What you have to do
The word "Pulover" occurs in some lines of the listing. Copy those lines.

Data
+===+

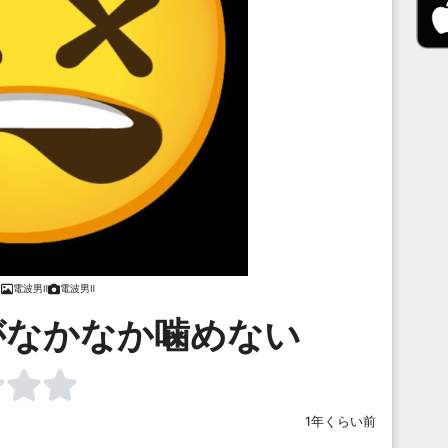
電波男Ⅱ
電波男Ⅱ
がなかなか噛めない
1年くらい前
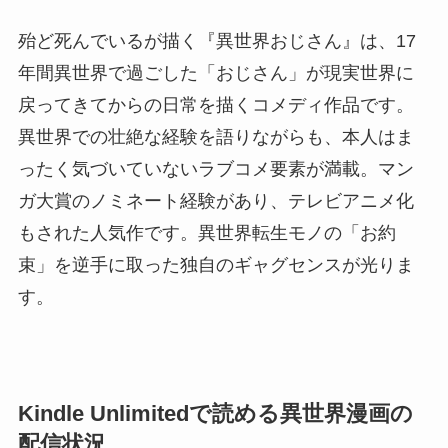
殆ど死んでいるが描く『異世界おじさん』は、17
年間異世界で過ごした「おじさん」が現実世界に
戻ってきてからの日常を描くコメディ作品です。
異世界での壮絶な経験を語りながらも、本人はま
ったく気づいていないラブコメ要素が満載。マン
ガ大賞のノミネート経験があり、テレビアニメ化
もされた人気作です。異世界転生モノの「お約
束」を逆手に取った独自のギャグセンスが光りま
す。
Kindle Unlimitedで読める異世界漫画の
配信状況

+===+

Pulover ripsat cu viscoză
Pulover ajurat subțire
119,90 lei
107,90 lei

+===+

Answer space
Pulover ripsat cu viscoză
Pulover ajurat subțire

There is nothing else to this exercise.